• [Task objective]
Every record below needs to be set down exactly. Pictures do not belong in the copy.
Top of Records shown
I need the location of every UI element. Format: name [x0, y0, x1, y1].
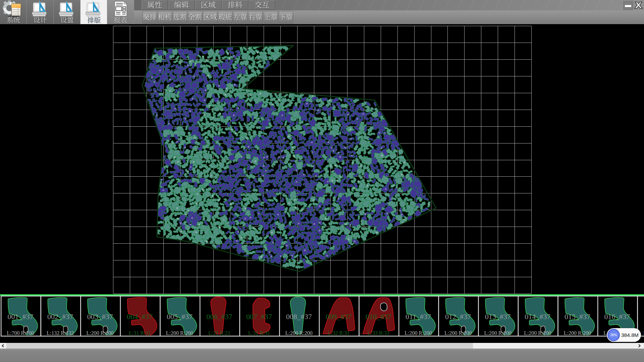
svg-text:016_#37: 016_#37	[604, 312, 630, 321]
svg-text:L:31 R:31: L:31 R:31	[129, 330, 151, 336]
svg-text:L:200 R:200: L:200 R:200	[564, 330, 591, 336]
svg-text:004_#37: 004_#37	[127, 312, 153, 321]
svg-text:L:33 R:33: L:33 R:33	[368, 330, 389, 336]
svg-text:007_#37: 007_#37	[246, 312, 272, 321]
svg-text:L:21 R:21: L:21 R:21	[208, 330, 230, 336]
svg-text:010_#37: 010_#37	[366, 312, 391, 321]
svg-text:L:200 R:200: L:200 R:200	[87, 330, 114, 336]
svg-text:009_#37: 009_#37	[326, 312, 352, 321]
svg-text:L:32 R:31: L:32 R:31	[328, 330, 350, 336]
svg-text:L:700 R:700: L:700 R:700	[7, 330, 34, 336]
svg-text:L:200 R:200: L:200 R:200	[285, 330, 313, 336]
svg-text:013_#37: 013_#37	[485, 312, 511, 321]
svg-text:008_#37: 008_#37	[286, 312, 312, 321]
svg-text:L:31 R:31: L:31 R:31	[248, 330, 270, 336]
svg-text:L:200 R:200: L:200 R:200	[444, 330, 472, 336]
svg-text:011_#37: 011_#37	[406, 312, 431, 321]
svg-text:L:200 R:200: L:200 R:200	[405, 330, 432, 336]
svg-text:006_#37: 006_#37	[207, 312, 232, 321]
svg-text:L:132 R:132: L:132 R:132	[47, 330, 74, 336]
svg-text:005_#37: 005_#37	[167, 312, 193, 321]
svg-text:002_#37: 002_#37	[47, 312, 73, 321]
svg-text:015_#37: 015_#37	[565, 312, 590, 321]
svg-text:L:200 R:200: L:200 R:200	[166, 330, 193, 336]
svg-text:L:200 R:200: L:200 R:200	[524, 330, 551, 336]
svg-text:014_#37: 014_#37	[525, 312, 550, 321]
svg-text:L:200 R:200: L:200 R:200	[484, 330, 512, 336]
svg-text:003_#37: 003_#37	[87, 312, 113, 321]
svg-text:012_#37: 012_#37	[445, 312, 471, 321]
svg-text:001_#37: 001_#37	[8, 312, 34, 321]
Bottom of Records shown
• [Solution for this problem]
I need the location of every UI element. Format: name [x0, y0, x1, y1].
svg-text:016_#37: 016_#37	[604, 312, 630, 321]
svg-text:L:31 R:31: L:31 R:31	[129, 330, 151, 336]
svg-text:L:200 R:200: L:200 R:200	[564, 330, 591, 336]
svg-text:004_#37: 004_#37	[127, 312, 153, 321]
svg-text:L:33 R:33: L:33 R:33	[368, 330, 389, 336]
svg-text:007_#37: 007_#37	[246, 312, 272, 321]
svg-text:L:21 R:21: L:21 R:21	[208, 330, 230, 336]
svg-text:010_#37: 010_#37	[366, 312, 391, 321]
svg-text:L:200 R:200: L:200 R:200	[87, 330, 114, 336]
svg-text:009_#37: 009_#37	[326, 312, 352, 321]
svg-text:L:32 R:31: L:32 R:31	[328, 330, 350, 336]
svg-text:L:700 R:700: L:700 R:700	[7, 330, 34, 336]
svg-text:L:200 R:200: L:200 R:200	[285, 330, 313, 336]
svg-text:013_#37: 013_#37	[485, 312, 511, 321]
svg-text:008_#37: 008_#37	[286, 312, 312, 321]
svg-text:L:31 R:31: L:31 R:31	[248, 330, 270, 336]
svg-text:L:200 R:200: L:200 R:200	[444, 330, 472, 336]
svg-text:011_#37: 011_#37	[406, 312, 431, 321]
svg-text:L:200 R:200: L:200 R:200	[405, 330, 432, 336]
svg-text:006_#37: 006_#37	[207, 312, 232, 321]
svg-text:L:132 R:132: L:132 R:132	[47, 330, 74, 336]
svg-text:005_#37: 005_#37	[167, 312, 193, 321]
svg-text:002_#37: 002_#37	[47, 312, 73, 321]
svg-text:015_#37: 015_#37	[565, 312, 590, 321]
svg-text:L:200 R:200: L:200 R:200	[166, 330, 193, 336]
svg-text:L:200 R:200: L:200 R:200	[524, 330, 551, 336]
svg-text:014_#37: 014_#37	[525, 312, 550, 321]
svg-text:L:200 R:200: L:200 R:200	[484, 330, 512, 336]
svg-text:003_#37: 003_#37	[87, 312, 113, 321]
svg-text:012_#37: 012_#37	[445, 312, 471, 321]
svg-text:001_#37: 001_#37	[8, 312, 34, 321]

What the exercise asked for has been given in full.